Page images and extracted text
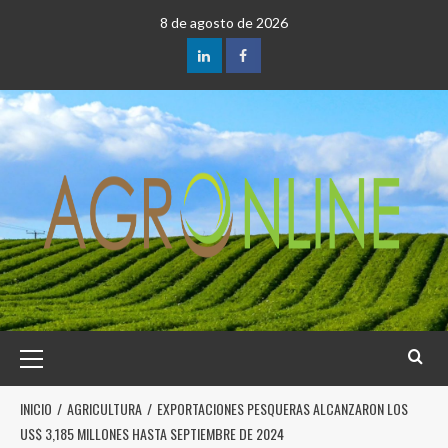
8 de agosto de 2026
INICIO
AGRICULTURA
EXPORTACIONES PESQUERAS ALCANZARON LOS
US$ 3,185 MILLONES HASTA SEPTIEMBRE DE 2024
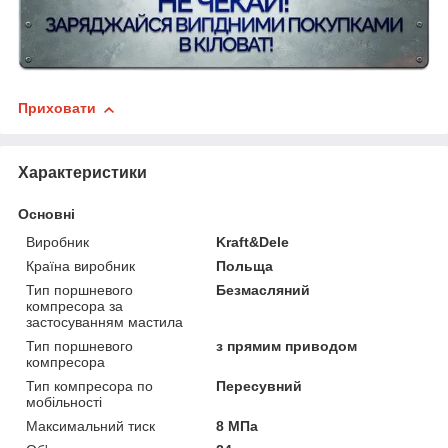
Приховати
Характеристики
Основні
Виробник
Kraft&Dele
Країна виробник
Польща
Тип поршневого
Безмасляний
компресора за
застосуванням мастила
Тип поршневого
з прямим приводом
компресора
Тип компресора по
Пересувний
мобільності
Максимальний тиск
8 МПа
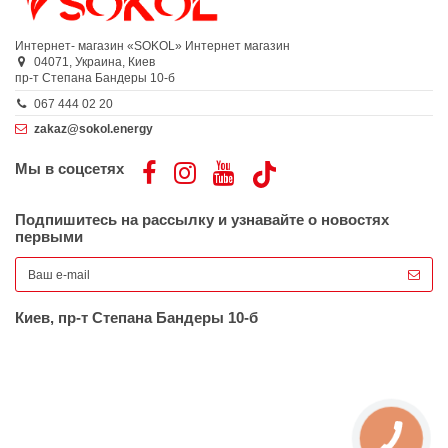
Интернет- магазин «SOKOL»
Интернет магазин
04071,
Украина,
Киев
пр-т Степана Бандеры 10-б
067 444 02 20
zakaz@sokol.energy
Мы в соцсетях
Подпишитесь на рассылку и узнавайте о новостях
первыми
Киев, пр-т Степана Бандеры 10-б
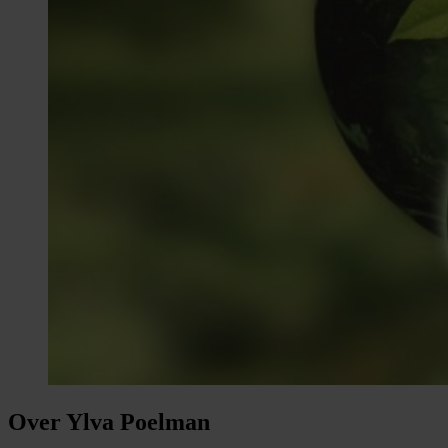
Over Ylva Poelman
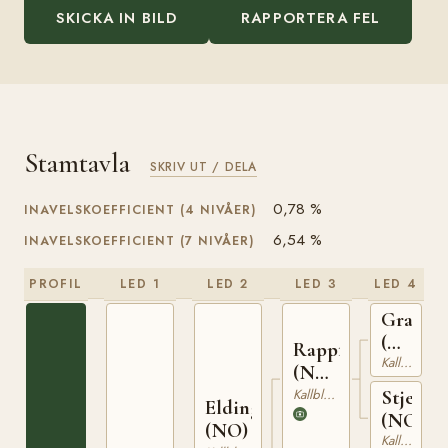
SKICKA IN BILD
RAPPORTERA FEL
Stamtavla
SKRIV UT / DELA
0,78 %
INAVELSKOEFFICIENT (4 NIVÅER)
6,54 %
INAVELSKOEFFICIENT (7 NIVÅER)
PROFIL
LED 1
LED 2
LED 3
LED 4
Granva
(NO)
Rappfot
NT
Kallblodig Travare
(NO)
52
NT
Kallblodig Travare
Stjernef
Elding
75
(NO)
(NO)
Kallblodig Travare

---

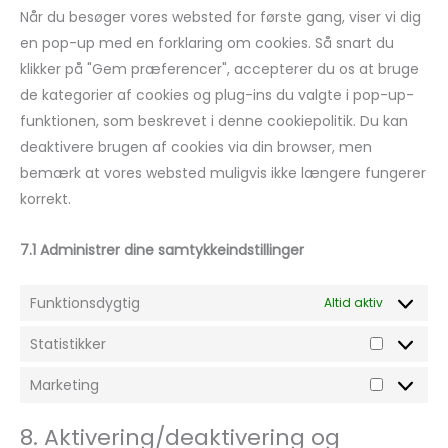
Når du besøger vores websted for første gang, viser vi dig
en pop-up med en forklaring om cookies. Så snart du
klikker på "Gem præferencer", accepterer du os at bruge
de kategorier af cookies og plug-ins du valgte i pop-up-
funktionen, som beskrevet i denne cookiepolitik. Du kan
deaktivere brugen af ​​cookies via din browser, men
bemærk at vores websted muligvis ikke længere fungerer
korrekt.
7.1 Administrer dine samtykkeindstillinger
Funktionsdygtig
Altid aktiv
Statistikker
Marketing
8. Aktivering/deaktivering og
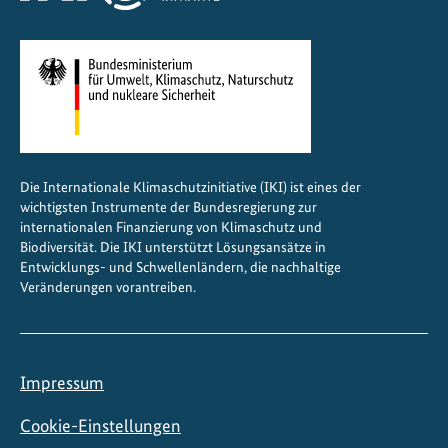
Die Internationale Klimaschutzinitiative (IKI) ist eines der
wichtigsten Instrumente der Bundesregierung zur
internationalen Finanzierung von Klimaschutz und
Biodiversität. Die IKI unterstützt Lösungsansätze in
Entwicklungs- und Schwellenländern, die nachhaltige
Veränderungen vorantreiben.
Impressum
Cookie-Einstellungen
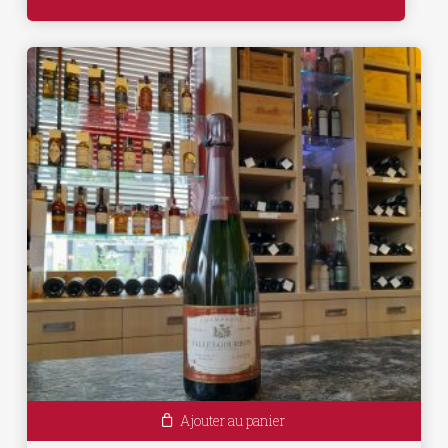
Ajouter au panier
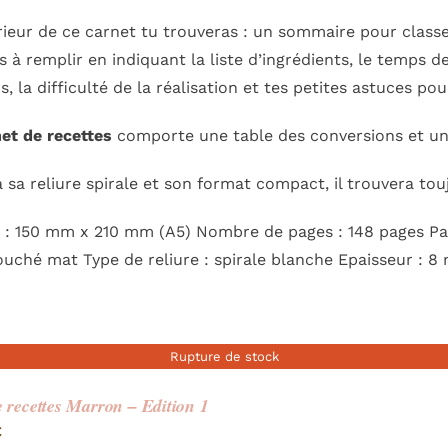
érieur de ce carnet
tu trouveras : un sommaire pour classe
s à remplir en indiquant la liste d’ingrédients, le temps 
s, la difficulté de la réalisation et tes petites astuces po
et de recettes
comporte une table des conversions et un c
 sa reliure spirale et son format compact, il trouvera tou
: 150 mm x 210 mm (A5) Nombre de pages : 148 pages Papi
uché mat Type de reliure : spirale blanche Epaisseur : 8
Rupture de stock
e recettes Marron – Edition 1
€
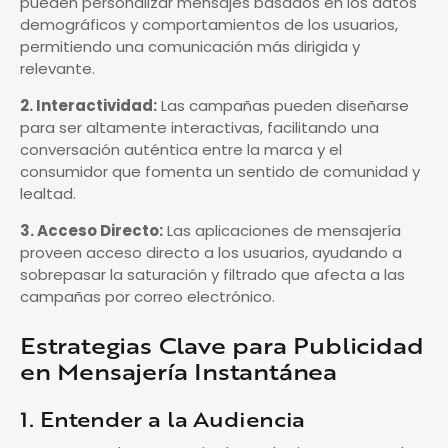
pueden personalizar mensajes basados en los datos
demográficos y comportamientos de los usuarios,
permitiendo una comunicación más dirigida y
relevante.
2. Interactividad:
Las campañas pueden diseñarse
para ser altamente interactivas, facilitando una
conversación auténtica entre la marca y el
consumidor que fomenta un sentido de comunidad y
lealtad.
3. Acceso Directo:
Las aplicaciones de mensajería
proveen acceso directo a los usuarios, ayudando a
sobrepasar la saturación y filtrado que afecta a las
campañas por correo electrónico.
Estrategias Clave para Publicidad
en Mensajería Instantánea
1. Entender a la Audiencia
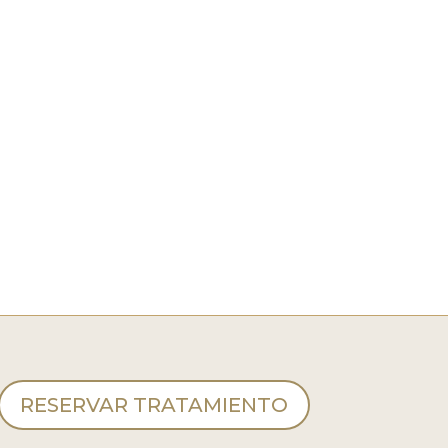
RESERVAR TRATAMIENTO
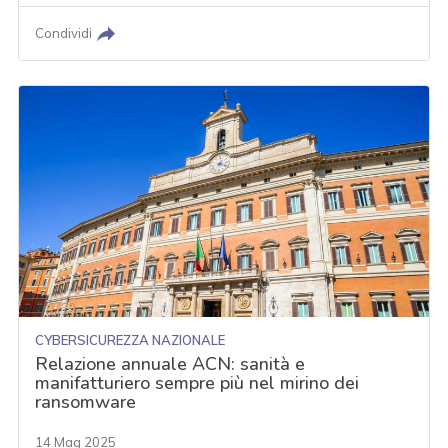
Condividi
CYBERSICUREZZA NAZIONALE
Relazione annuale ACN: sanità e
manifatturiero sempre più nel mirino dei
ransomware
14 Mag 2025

PROBLEM
Output only the lines above from the one containing "Rupture de stock" to the one containing "para ser altamente", both included, exactly as written and with no pictures.

YOUR RESPONSE
Rupture de stock
e recettes Marron – Edition 1
€
pueden personalizar mensajes basados en los datos
demográficos y comportamientos de los usuarios,
permitiendo una comunicación más dirigida y
relevante.
2. Interactividad:
Las campañas pueden diseñarse
para ser altamente interactivas, facilitando una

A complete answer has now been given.